Role Overview
We are looking for experienced Data Engineers with strong expertise in Python, PySpark, and Databricks to support enterprise-scale data ingestion and processing platforms. The ideal candidate should have hands-on experience building scalable data pipelines, orchestration frameworks, and cloud-based data solutions using modern Lakehouse architectures.
The role will primarily focus on:
- Ingest Factory
- Data Processing Factory
- Data Pipeline Orchestration
- Databricks-based ETL/ELT Solutions
Key Responsibilities
- Design, develop, and optimize scalable data ingestion and processing pipelines.
- Build and maintain ETL/ELT workflows using Python, PySpark, and Databricks.
- Develop orchestration workflows using LakeFlow, Jobs, Tasks, and Declarative Pipelines.
- Implement reusable frameworks, metadata-driven orchestration, and automation patterns.
- Ensure data quality, monitoring, alerting, and lineage across data pipelines.
- Collaborate with business and technical teams to understand data requirements and solution design.

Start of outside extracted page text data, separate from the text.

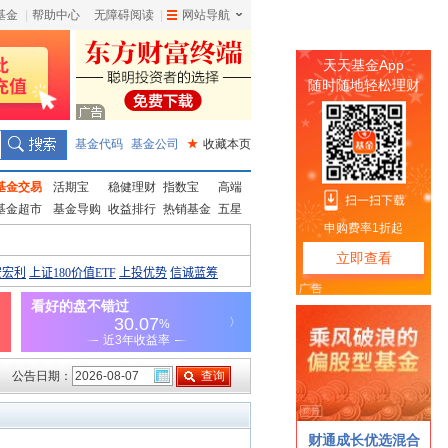
基金
|
帮助中心
无障碍阅读
|
网站导航
|
基金代码
基金公司
★
收藏本页
基金交易
活期宝
稳健理财
指数宝
高端
基金超市
基金导购
收益排行
热销基金
五星
公告日期：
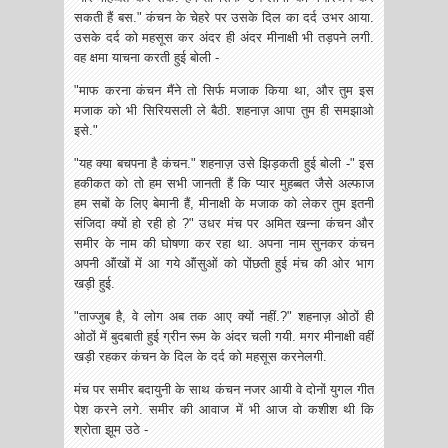
सकती हैं बस." कंचन के चेहरे पर उसके दिल का दर्द उभर आया.
उसके दर्द को महसूस कर अंदर ही अंदर मीनाक्षी भी तड़पने लगी.
वह क्षमा याचना करती हुई बोली -
"माफ करना कंचन मैंने तो सिर्फ मजाक किया था, और तुम इस
मजाक को भी सिरियसली ले बैठी. शहनाज़ आपा तुम ही समझाओ
इसे."
"यह क्या बचपना है कंचन." शहनाज़ उसे झिड़कती हुई बोली -" इस
हकीकत को तो हम सभी जानती हैं कि प्यार मुहब्बत जैसे अल्फाज
हम सबों के लिए बेमानी हैं, मीनाक्षी के मजाक को लेकर तुम इतनी
संजिदा क्यों हो रही हो ?" उधर मंच पर अमित खन्ना कंचन और
समीर के नाम की घोषणा कर रहा था. अपना नाम सुनकर कंचन
अपनी ऑंखों में आ गये ऑंसुओं को पोंछती हुई मंच की ओर भाग
खड़ी हुई.
"ताज्जुब है, वे‌ लोग अब तक आए क्यों नहीं.?" शहनाज़ ओठों ही
ओठों में बुदबाती हुई ग्रीन रूम के अंदर चली गयी. मगर मीनाक्षी वहीं
खड़ी रहकर कंचन के दिल के दर्द को महसूस करने‌लगी.
मंच पर समीर बदायुनी के साथ कंचन नजर आयी वे दोनों युगल गीत
पेश करने लगे. समीर की आवाज में भी आज वो कशीश थी कि
श्रोता झूम उठे -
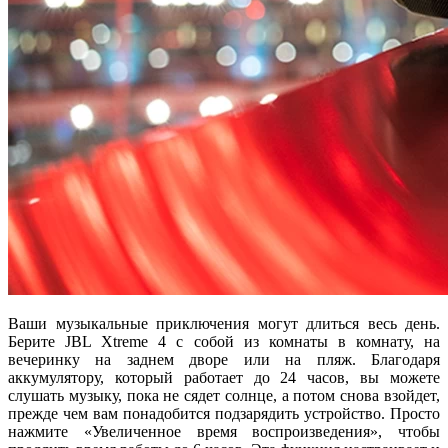
Ваши музыкальные приключения могут длиться весь день.
Берите JBL Xtreme 4 с собой из комнаты в комнату, на
вечеринку на заднем дворе или на пляж. Благодаря
аккумулятору, который работает до 24 часов, вы можете
слушать музыку, пока не сядет солнце, а потом снова взойдет,
прежде чем вам понадобится подзарядить устройство. Просто
нажмите «Увеличенное время воспроизведения», чтобы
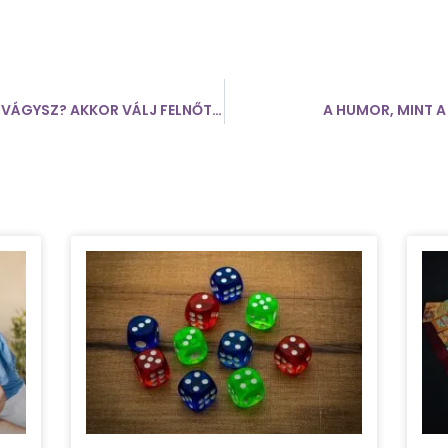
TE IS BOLDOG PÁRKAPCSOLATRA VÁGYSZ? AKKOR VÁLJ FELNŐTTÉ EGY JÁTÉK SEGÍTSÉGÉVEL!
A HUMOR, MINT 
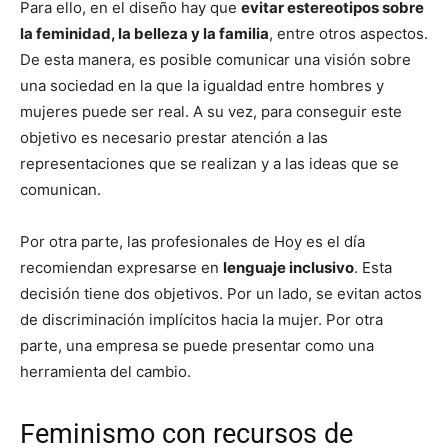
Para ello, en el diseño hay que
evitar estereotipos sobre
la feminidad, la belleza y la familia
, entre otros aspectos.
De esta manera, es posible comunicar una visión sobre
una sociedad en la que la igualdad entre hombres y
mujeres puede ser real. A su vez, para conseguir este
objetivo es necesario prestar atención a las
representaciones que se realizan y a las ideas que se
comunican.
Por otra parte, las profesionales de Hoy es el día
recomiendan expresarse en
lenguaje inclusivo
. Esta
decisión tiene dos objetivos. Por un lado, se evitan actos
de discriminación implícitos hacia la mujer. Por otra
parte, una empresa se puede presentar como una
herramienta del cambio.
Feminismo con recursos de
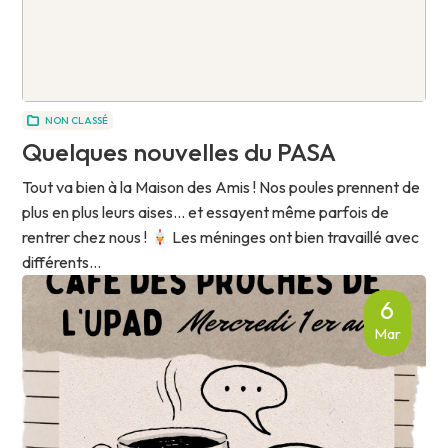
NON CLASSÉ
Quelques nouvelles du PASA
Tout va bien à la Maison des Amis ! Nos poules prennent de
plus en plus leurs aises… et essayent même parfois de
rentrer chez nous !
Les méninges ont bien travaillé avec
différents...
6
Mar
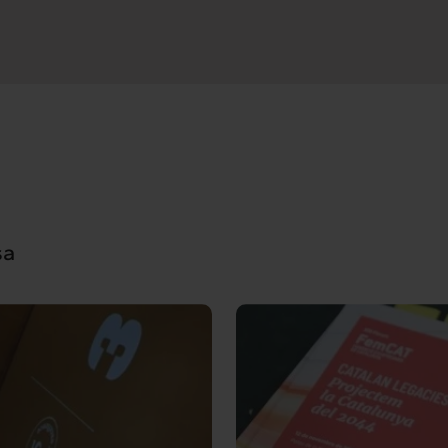
rconnexió
Interacció
es serveis
Projectes
hts
Intercanvi
t
Contacte
sa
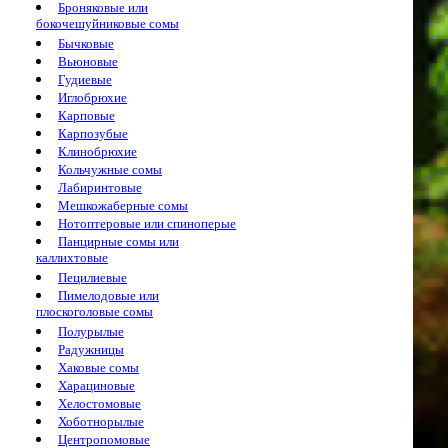
Броняковые или
бокочешуйниковые сомы
Бычковые
Вьюновые
Гудиевые
Иглобрюхие
Карповые
Карпозубые
Клинобрюхие
Кольчужные сомы
Лабиринтовые
Мешкожаберные сомы
Нотоптеровые или спиноперые
Панцирные сомы или
каллихтовые
Пецилиевые
Пимелодовые или
плоскоголовые сомы
Полурылые
Радужницы
Хаковые сомы
Харациновые
Хелостомовые
Хоботнорылые
Центропомовые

- Participate in Agile/SCRUM ceremonies, code reviews, and deployment activities.
- Optimize Spark workloads, SQL queries, and compute performance within Databricks.
- Support CI/CD and Infrastructure-as-Code practices using Git and Terraform.

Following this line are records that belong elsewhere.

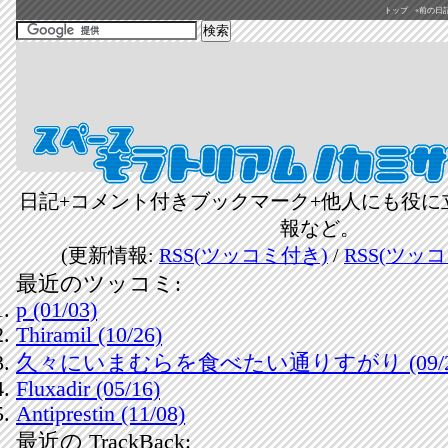
トップ
«前の日記(2
日記+コメント付きブックマーク+他人にも役に
報など。
(更新情報:
RSS(ツッコミ付き)
/
RSS(ツッ
最近のツッコミ:
p (01/03)
Thiramil (10/26)
久々にいまむらを食べたい通りすがり (09/2
Fluxadir (05/16)
Antiprestin (11/08)
最近の TrackBack:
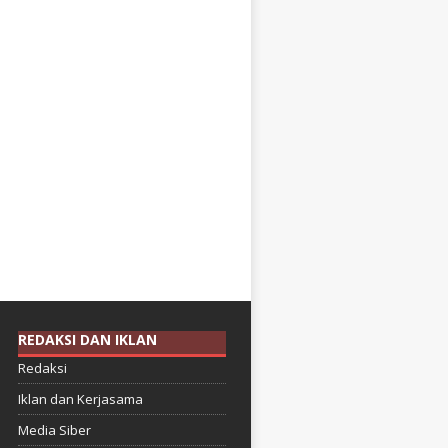
REDAKSI DAN IKLAN
Redaksi
Iklan dan Kerjasama
Media Siber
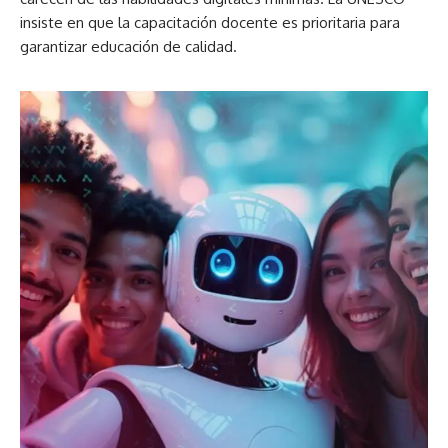
insiste en que la capacitación docente es prioritaria para
garantizar educación de calidad.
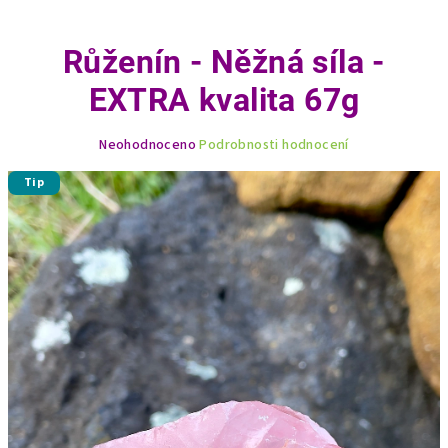
Růženín - Něžná síla -
EXTRA kvalita 67g
Průměrné
Neohodnoceno
Podrobnosti hodnocení
hodnocení
produktu
Tip
je
0,0
z
5
hvězdiček.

Required Technical SkillsCore Technologies
- Python
- PySpark
- Databricks
- SQL
- Spark
- Git & CI/CD
- Terraform
Detailed Skill RequirementsDatabricks Expertise
- Strong hands-on experience with:
- Databricks Notebooks
- Jobs & Workload Optimization
- Connectors & Data Acquisition
- LakeFlow Orchestration
- Declarative Pipelines
- Delta Lake
- Experience implementing:
- Data lineage
- Monitoring & alerting frameworks
- Data quality checks
- Data product concepts
Python & PySpark
- Strong understanding of distributed processing using Spark.

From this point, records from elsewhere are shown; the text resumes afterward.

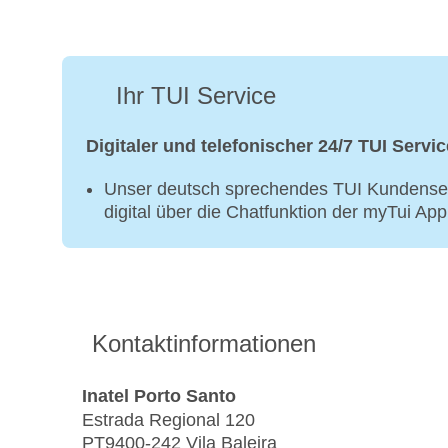
Ihr TUI Service
Digitaler und telefonischer 24/7 TUI Servic
Unser deutsch sprechendes TUI Kundenser
digital über die Chatfunktion der myTui Ap
Kontaktinformationen
Inatel Porto Santo
Estrada Regional 120
PT9400-242 Vila Baleira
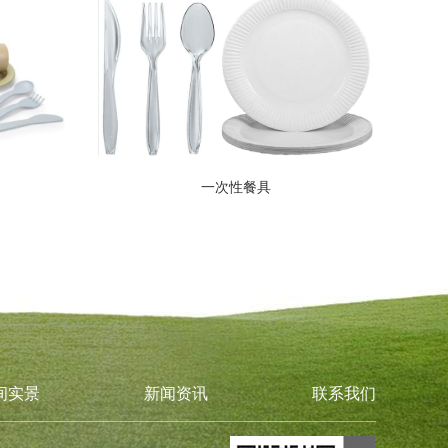
一次性餐具
间实景
新闻资讯
联系我们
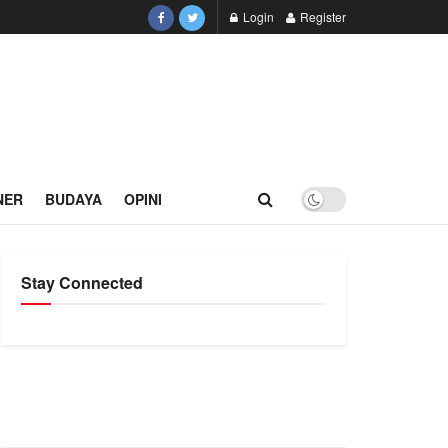
Login
Register
NER
BUDAYA
OPINI
Stay Connected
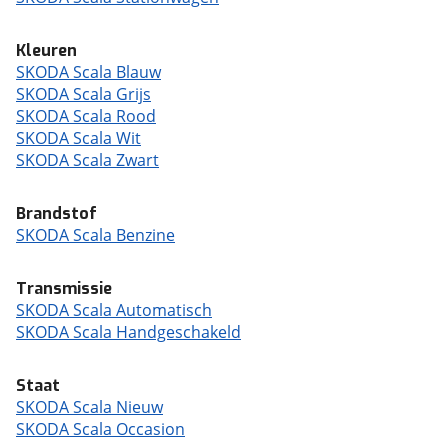
Kleuren
SKODA Scala Blauw
SKODA Scala Grijs
SKODA Scala Rood
SKODA Scala Wit
SKODA Scala Zwart
Brandstof
SKODA Scala Benzine
Transmissie
SKODA Scala Automatisch
SKODA Scala Handgeschakeld
Staat
SKODA Scala Nieuw
SKODA Scala Occasion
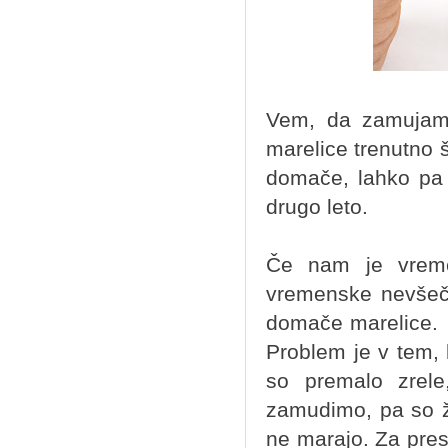
Vem, da zamujam 
marelice trenutno 
domače, lahko pa 
drugo leto.
Če nam je vreme
vremenske nevšečn
domače marelice. P
Problem je v tem, 
so premalo zrel
zamudimo, pa so že
ne marajo. Za presn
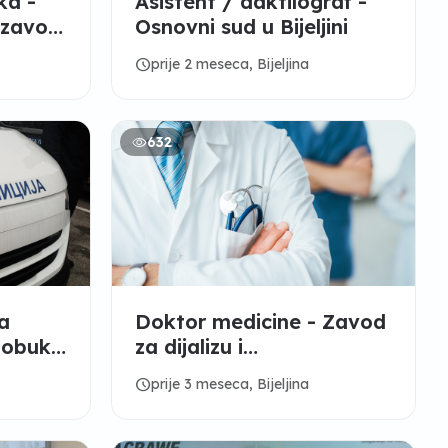
ka -
Asistent / daktilograf -
 zavod
Osnovni sud u Bijeljini
schedule
prije 2 meseca, Bijeljina
632
a
Doktor medicine - Zavod
 obuke
za dijalizu i
S
transplantaciju RS
schedule
prije 3 meseca, Bijeljina
Bijeljina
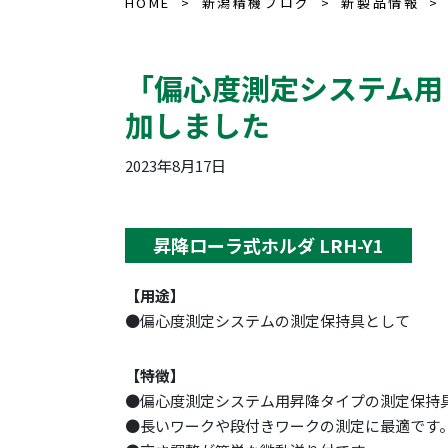
HOME
新潟精機ブログ
新製品情報
「偏心度測定システム用 
加しました
2023年8月17日
昇降ローラ式ホルダ LRH-Y1
【用途】
●偏心度測定システムの測定保持具として
【特徴】
●偏心度測定システム用昇降タイプの測定保持
●長いワークや段付きワークの測定に最適です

- Good knowledge of Python coding standards and package management.
- Ability to differentiate single-node vs distributed Spark execution patterns.
- Experience building scalable PySpark transformations and frameworks.
Data Engineering & Data Literacy
- Strong understanding of:
- Lakehouse and Data Warehouse architectures
- ETL/ELT patterns
- Source system integration patterns
- Data models and schema design
- Experience with data quality validation and monitoring practices.
Software Engineering Practices
- Strong understanding of:
- SOLID principles
- DRY principles
- Reusable framework design
- Metadata-driven orchestration
- Experience with:
- Agile/SCRUM methodologies
- Git workflows and pull requests
- Unit, integration, and end-to-end testing
- VS Code / Cursor IDE tools
Spark & SQL Optimization
- Experience troubleshooting distributed Spark workloads.
- Expertise in:
- Query optimization
- Join optimization
- Compute and table performance tuning
- Efficient filtering and workload reduction strategies
DevOps & Automation
- Hands-on experience with:
- CI/CD pipelines
- Git version control
- Terraform Infrastructure-as-Code (IaC)
- Deployment automation practices
Required Experience
- 5+ years of experience in Cloud Data Engineering.
- Proven experience designing and building production-grade data platforms.
- Experience working independently and collaboratively within Agile teams.